§ **What you should do**: The output should hold exactly, and only, the lines from the line bearing "list every element" through the last line of the listing below, and no pictures.

- Opening Delimiter -

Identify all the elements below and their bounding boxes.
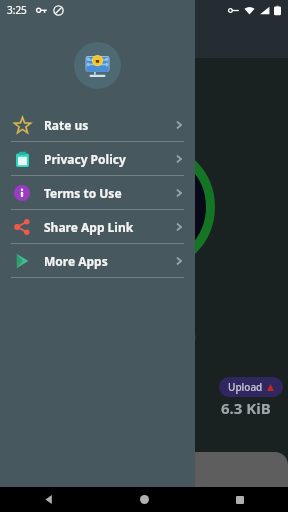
button[interactable]: Back <box>0 487 96 512</box>
button[interactable]: Terms to Use <box>0 176 195 209</box>
button[interactable]: More Apps <box>0 244 195 277</box>
button[interactable]: Recent apps <box>192 487 288 512</box>
button[interactable] <box>20 452 288 487</box>
staticText: Terms to Use <box>44 185 122 201</box>
staticText: Rate us <box>44 117 89 133</box>
staticText: Upload <box>228 380 263 394</box>
button[interactable]: Share App Link <box>0 210 195 243</box>
button[interactable]: Rate us <box>0 108 195 141</box>
staticText: 0 <box>183 321 197 352</box>
button[interactable]: Upload <box>219 377 283 397</box>
staticText: Privacy Policy <box>44 151 126 167</box>
button[interactable]: Privacy Policy <box>0 142 195 175</box>
staticText: 3:25 <box>7 3 27 17</box>
staticText: More Apps <box>44 253 108 269</box>
button[interactable]: Home <box>96 487 192 512</box>
staticText: 6.3 KiB <box>221 398 271 418</box>
staticText: Share App Link <box>44 219 134 235</box>
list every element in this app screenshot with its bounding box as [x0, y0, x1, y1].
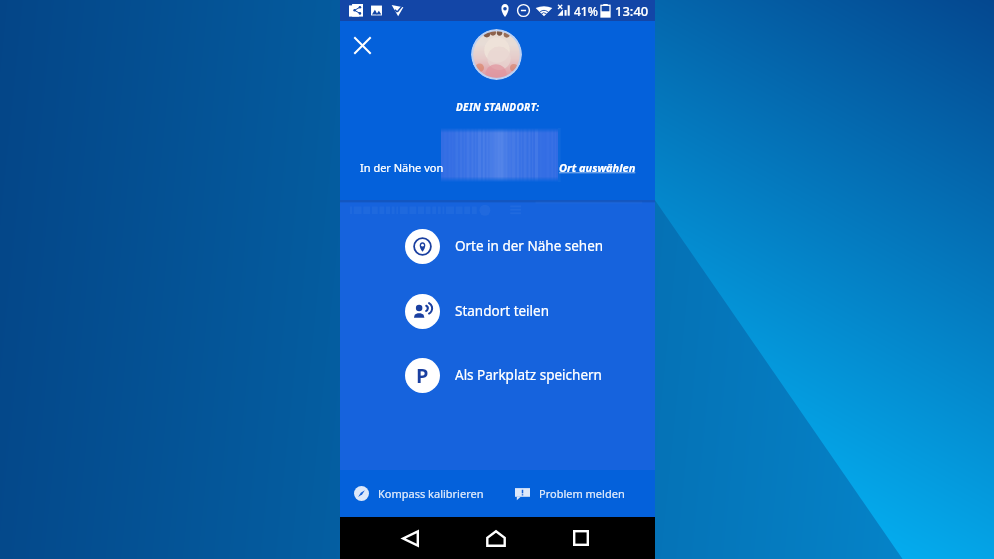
staticText: Orte in der Nähe sehen: [455, 237, 604, 255]
staticText: Kompass kalibrieren: [378, 486, 484, 501]
button[interactable]: Kompass kalibrieren: [354, 480, 484, 507]
staticText: DEIN STANDORT:: [456, 100, 540, 114]
button[interactable]: P: [340, 351, 655, 399]
staticText: Als Parkplatz speichern: [455, 366, 602, 384]
button[interactable]: Startbildschirm: [477, 519, 515, 557]
button[interactable]: Problem melden: [515, 480, 625, 507]
staticText: Problem melden: [539, 486, 625, 501]
staticText: Ort auswählen: [559, 160, 636, 175]
button[interactable]: Schließen: [348, 31, 376, 59]
button[interactable]: Zurück: [391, 519, 429, 557]
button[interactable]: Profil: [471, 29, 522, 80]
button[interactable]: Orte in der Nähe sehen: [340, 222, 655, 270]
staticText: 41%: [574, 3, 598, 19]
staticText: In der Nähe von: [360, 160, 444, 175]
button[interactable]: Übersicht: [562, 519, 600, 557]
button[interactable]: Ort auswählen: [559, 160, 636, 175]
staticText: P: [416, 362, 429, 389]
staticText: Standort teilen: [455, 302, 550, 320]
staticText: 13:40: [615, 2, 649, 20]
button[interactable]: Standort teilen: [340, 287, 655, 335]
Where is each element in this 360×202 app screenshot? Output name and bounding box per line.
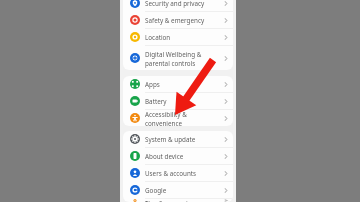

- Closing Delimiter -

§ **Result**:
list every element in this app screenshot with its bounding box as [x0, y0, x1, y1].
staticText: Orte in der Nähe sehen: [455, 237, 604, 255]
staticText: Kompass kalibrieren: [378, 486, 484, 501]
button[interactable]: Kompass kalibrieren: [354, 480, 484, 507]
staticText: DEIN STANDORT:: [456, 100, 540, 114]
button[interactable]: P: [340, 351, 655, 399]
staticText: Als Parkplatz speichern: [455, 366, 602, 384]
button[interactable]: Startbildschirm: [477, 519, 515, 557]
button[interactable]: Problem melden: [515, 480, 625, 507]
staticText: Problem melden: [539, 486, 625, 501]
staticText: Ort auswählen: [559, 160, 636, 175]
button[interactable]: Schließen: [348, 31, 376, 59]
button[interactable]: Zurück: [391, 519, 429, 557]
button[interactable]: Profil: [471, 29, 522, 80]
button[interactable]: Orte in der Nähe sehen: [340, 222, 655, 270]
staticText: 41%: [574, 3, 598, 19]
staticText: In der Nähe von: [360, 160, 444, 175]
button[interactable]: Übersicht: [562, 519, 600, 557]
button[interactable]: Ort auswählen: [559, 160, 636, 175]
staticText: P: [416, 362, 429, 389]
staticText: Standort teilen: [455, 302, 550, 320]
staticText: 13:40: [615, 2, 649, 20]
button[interactable]: Standort teilen: [340, 287, 655, 335]
Where is each element in this 360×202 app screenshot? Output name and bounding box per line.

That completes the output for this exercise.